Beyond that, Korir came to get training in repairing water pumps.
"About 20 years ago, a Swedish group came in and drilled wells in every village," Korir said. "They put in pumps and they left. After a year or two, they all broke down. For 15 years or more, most of those pumps did not produce water."
During a recent trip to Kenya, Smock and others repaired five wells in a week, to huge celebrations in the villages. Armed with the knowledge he picked up here on repairing wells, Korir hopes to be able to repair them in Kenya, then establish training sessions to teach others to maintain and repair the wells. Beyond that, he's looked to tap into Louisville Water Company expertise in helping local people hook into a Chinese water pipeline running through several communities.
It's just one area of his plan. In general, he said, he wants to address the causes of problems, not just the problems themselves.
"Whatever we do, antibiotics, anything, it wears off. And they go back to drinking the dirty water," Korir said. "You can send teams in, again and again, but they will see the same people, over and over. . . . To fight poverty in Kenya, maybe we're not touching the right place, maybe we're not finding the right people. That's why I have offered myself as a way to find solutions. Let's find the cause of the problems, and then take that out. Then we will have changed Kenya. It's like cutting a bush. If you cut it down from the top, it grows back. We need to go to the roots."
Korir's story continues to take remarkable turns. After arriving at the University of Louisville to little fanfare, his aspirations are reaching to the highest levels of Kenyan politics.

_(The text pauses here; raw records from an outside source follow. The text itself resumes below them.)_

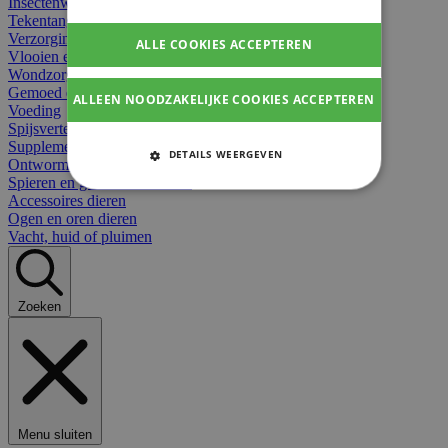
Insectenwerend
Tekentangen
Verzorging beten
ALLE COOKIES ACCEPTEREN
Vlooien en teken
Wondzorg dieren
Gemoed en stress dieren
ALLEEN NOODZAKELIJKE COOKIES ACCEPTEREN
Voeding
Spijsvertering
Supplementen dieren
DETAILS WEERGEVEN
Ontworming en parasieten
Spieren en gewrichten dieren
STRIKT NOODZAKELIJKE
Accessoires dieren
COOKIES
Ogen en oren dieren
Vacht, huid of pluimen
PRESTATIE COOKIES
TARGETING COOKIES
Zoeken
FUNCTIONELE COOKIES
Strikt noodzakelijke cookies
Menu sluiten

He said on his recruiting trip to U of L, new coach Ron Mann had been on the job for only one day and didn't even have an office, just a table and chair in a hallway. Where other schools had sent fancy cars to get him, Korir said he got to Louisville and had to take a bus to campus.
"It's the only time in America I ever took a bus," he said. "I got to campus and didn't know where to go. It seemed like we spent all night looking for a Holiday Inn on Crittenden Drive. But coach Mann told me he wanted to make me the best person I could be -- not the best runner, but best person. That's all I needed to hear."
Today, the 31-year-old is married to Tarah Korir, a native of Canada and fellow runner from U of L, and has two children. The entire family made the trip to Louisville last week. He says he's using his current term in parliament to see how effective he can be.
"I'm testing to see if I'm really capable of changing Kenya," Korir said. "I have five years to learn and accomplish something, and then there are elections again. My goal, my ambition really, in the next ten years, is to run for the presidency of Kenya."
For those familiar with Korir, it won't be surprising if that's a race he winds up winning.